[WHAT YOU HAVE TO DO]
Lines from the one containing "Lavoro (65, 105)" through the final line of the entries below: reproduce them exactly, all of them and only them.
BEGIN GIVEN ENTRIES
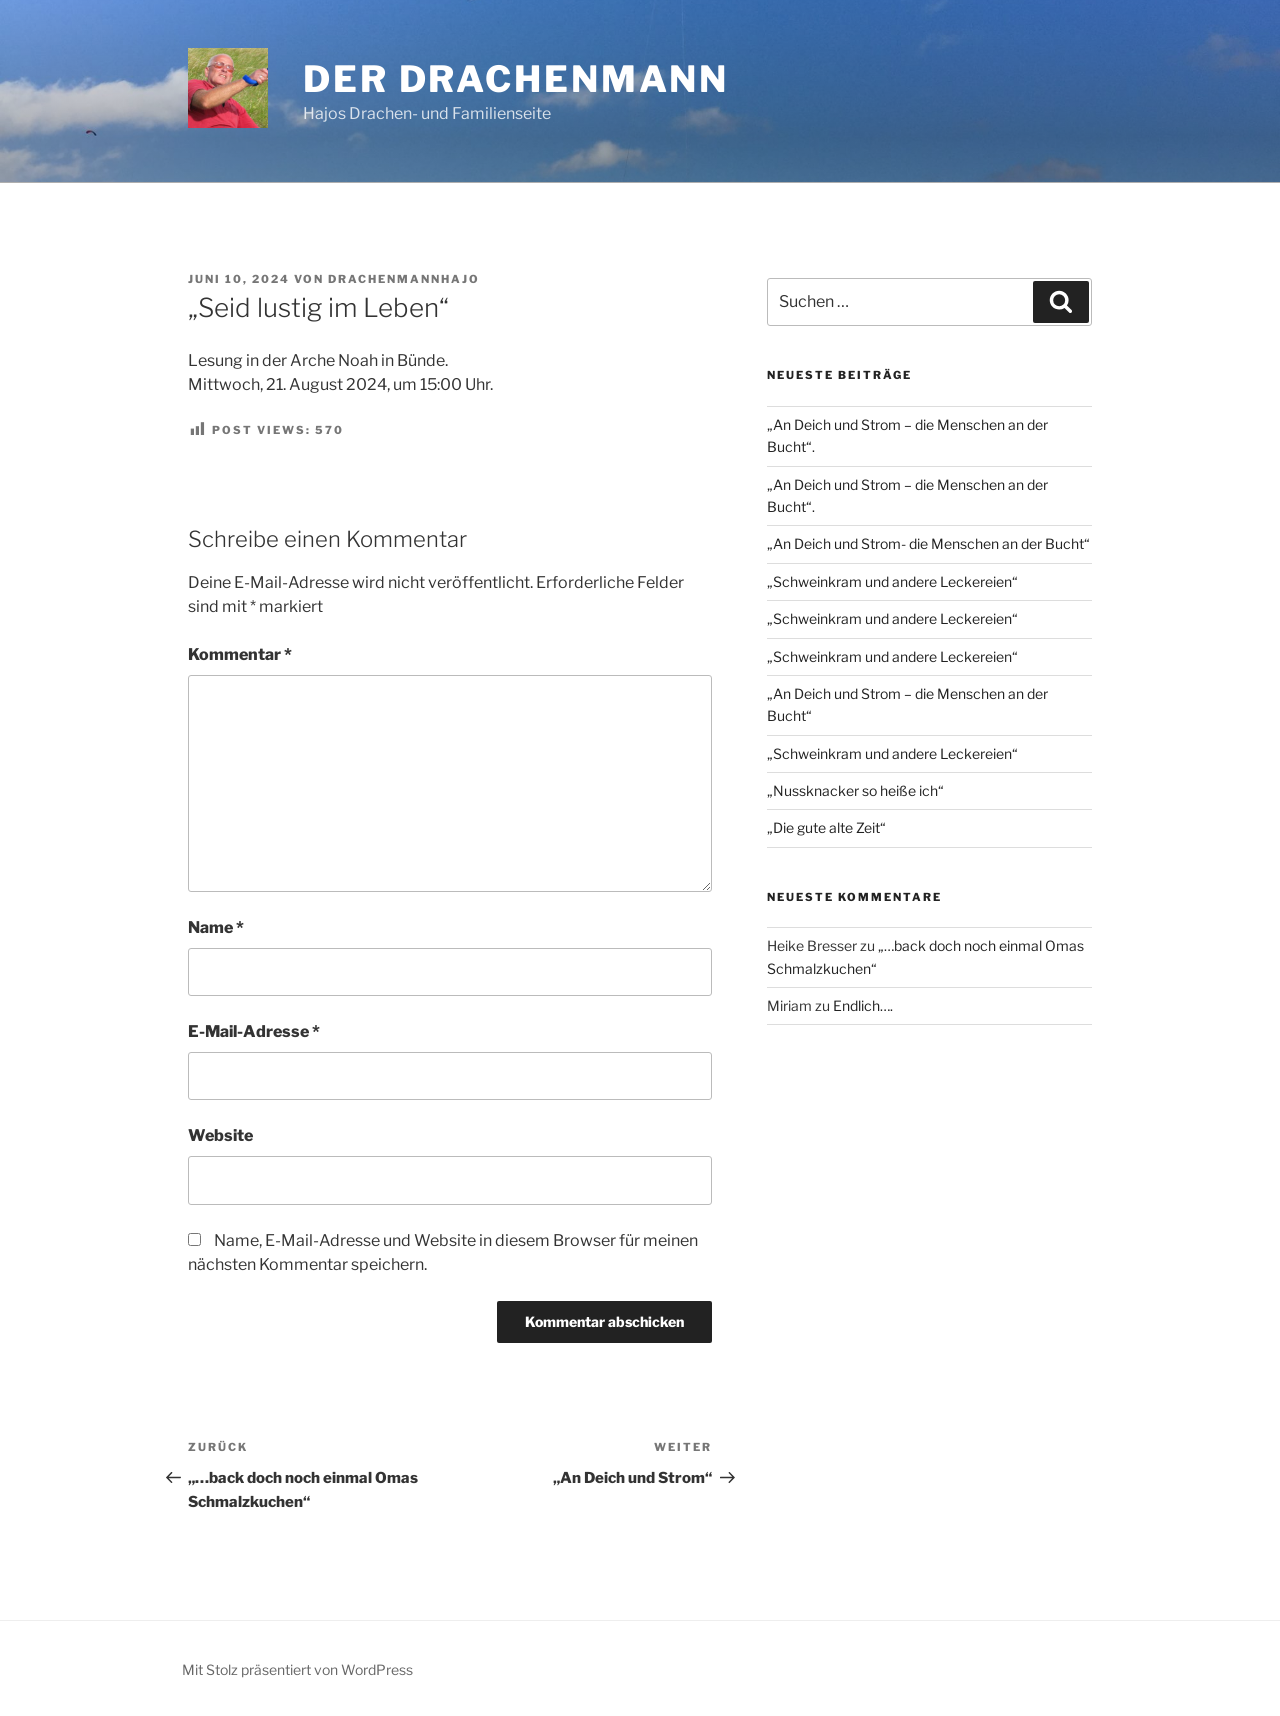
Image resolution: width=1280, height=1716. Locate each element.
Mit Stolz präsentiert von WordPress (297, 1669)
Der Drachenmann (516, 79)
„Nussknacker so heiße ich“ (855, 790)
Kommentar (240, 654)
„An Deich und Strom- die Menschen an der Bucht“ (928, 543)
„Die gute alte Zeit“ (826, 827)
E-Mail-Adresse (254, 1031)
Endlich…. (863, 1005)
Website (220, 1135)
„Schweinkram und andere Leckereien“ (892, 581)
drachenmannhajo (404, 279)
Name (216, 927)
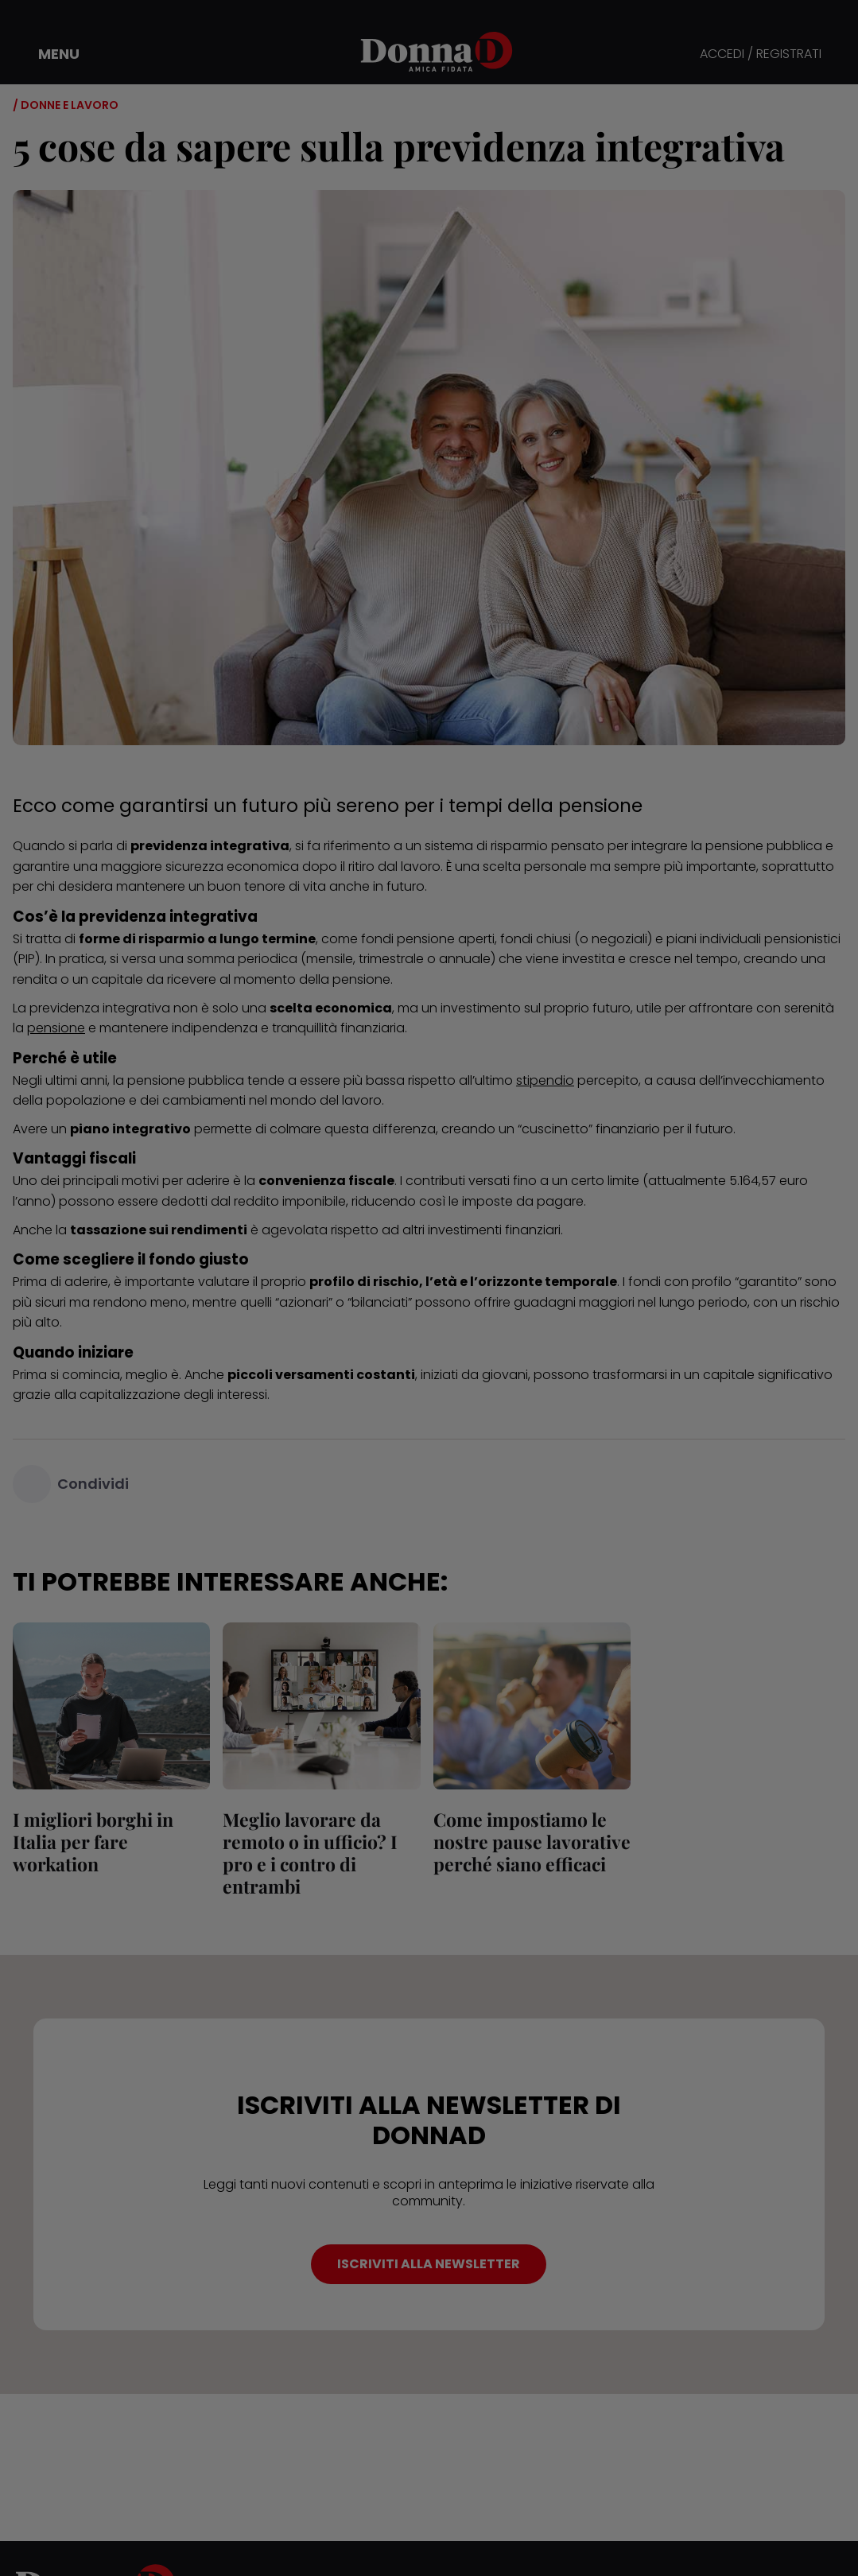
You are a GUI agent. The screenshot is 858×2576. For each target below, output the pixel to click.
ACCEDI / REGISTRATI (760, 54)
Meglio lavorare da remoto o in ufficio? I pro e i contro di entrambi (310, 1852)
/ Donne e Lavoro (65, 105)
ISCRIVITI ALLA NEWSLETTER (428, 2264)
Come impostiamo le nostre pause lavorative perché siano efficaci (532, 1841)
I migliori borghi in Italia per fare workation (93, 1841)
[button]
END GIVEN ENTRIES
[OUTPUT FOR THIS TASK]
/ Donne e Lavoro (65, 105)
ISCRIVITI ALLA NEWSLETTER (428, 2264)
Come impostiamo le nostre pause lavorative perché siano efficaci (532, 1841)
I migliori borghi in Italia per fare workation (93, 1841)
[button]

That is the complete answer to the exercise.